On Jeju, Korea’s island of ghosts, the dead finally find a voice

by ANDREW SALMON

70 years ago, an estimated 30,000 people were massacred in an anti-communist blitz on today’s vacation island of Jeju. Now, fingers point at America

Go Wan-soon won’t forget the day the soldiers came. Then nine years old, she was sitting in her home in the seaside village of Bukchon when troops burst in. Go, her mother and three-year-old brother were herded outside at bayonet point. Houses were going up in flames. They were dragged to the yard of the elementary school, which was ringed by soldiers.

“It was crowded, full of people,” she recalled. “I thought, ‘Why so many? What is it?’” Many people, she noticed, were holding hands.

Fearfully, Go sat behind a low wall. When her little brother wailed, a soldier smashed him over the head with a stick. “He went very silent.” Then Go heard the ripping sound of automatic gunfire. People toppled to the ground.

She “crawled like an ant” through a nightmare. “I saw a bloody leg, I saw a baby on top of a mother’s breast, looking for milk, but the mother was already dead,” she said. “Heads were separated, all the bodies were mixed together, the soil was dark with blood – it shone in the sun.”

Go sheltered in a narrow street. “All the houses were burning, ashes were flying around,” she said. An old woman sat in front of her blazing home, her hair on fire. Soldiers appeared. Go heard the click of rifle bolts, then a jeep pulled up. A voice ordered, “Cease fire!”

The troops departed. The village had been attacked in revenge for the death of two soldiers, killed nearby in an ambush by partisans.

In the smoldering ruins, “bodies lay scattered like radishes in a field,” Go said. Among the dead lay her aunt, breasts and belly ripped open by bayonets.

She was instructed to cover cadavers with blankets “so crows would not peck out their eyes.” Go, now 79, paused in her account. “When I remember, it breaks my heart.”
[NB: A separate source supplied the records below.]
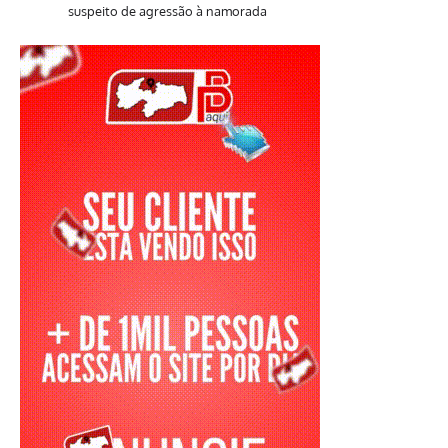
suspeito de agressão à namorada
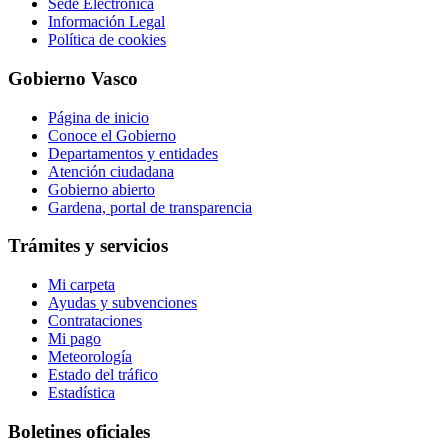
Sede Electrónica
Información Legal
Política de cookies
Gobierno Vasco
Página de inicio
Conoce el Gobierno
Departamentos y entidades
Atención ciudadana
Gobierno abierto
Gardena, portal de transparencia
Trámites y servicios
Mi carpeta
Ayudas y subvenciones
Contrataciones
Mi pago
Meteorología
Estado del tráfico
Estadística
Boletines oficiales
In the months that followed, there were more traumas. Her uncle “disappeared” – she heard soldiers had tied rocks to his body and hurled him into the sea. Her little brother died from the after-effects of his head wound. Go almost died of starvation in the ruins.

And at night, she heard of spectral encounters. “People said they saw a white skirt, a white top – there were ghosts,” she said. “I could not go to some places, I was so scared.”
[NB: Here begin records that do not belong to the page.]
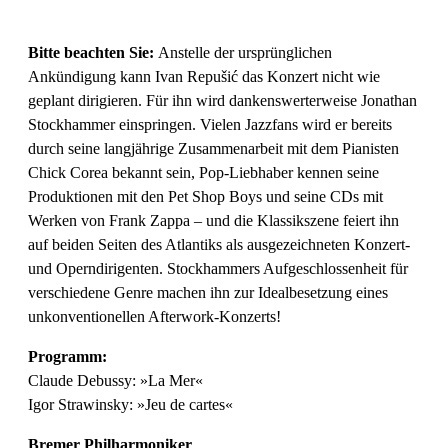
Bitte beachten Sie:
Anstelle der ursprünglichen
Ankündigung kann Ivan Repušić das Konzert nicht wie
geplant dirigieren. Für ihn wird dankenswerterweise Jonathan
Stockhammer einspringen. Vielen Jazzfans wird er bereits
durch seine langjährige Zusammenarbeit mit dem Pianisten
Chick Corea bekannt sein, Pop-Liebhaber kennen seine
Produktionen mit den Pet Shop Boys und seine CDs mit
Werken von Frank Zappa – und die Klassikszene feiert ihn
auf beiden Seiten des Atlantiks als ausgezeichneten Konzert-
und Operndirigenten. Stockhammers Aufgeschlossenheit für
verschiedene Genre machen ihn zur Idealbesetzung eines
unkonventionellen Afterwork-Konzerts!
Programm:
Claude Debussy: »La Mer«
Igor Strawinsky: »Jeu de cartes«
Bremer Philharmoniker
Bukchon was, in fact, just a small part of a much wider tragedy. Goh is one of the last witnesses to what Koreans today call “Sa-Sam” (literally “4:3” or April 3rd), the biggest – but probably least known – massacre in recent Korean history. Up to 30,000 people were killed on Jeju Island amid a murderous counter-insurgency campaign in 1948-49, prior to the Korean War, which started in June 1950.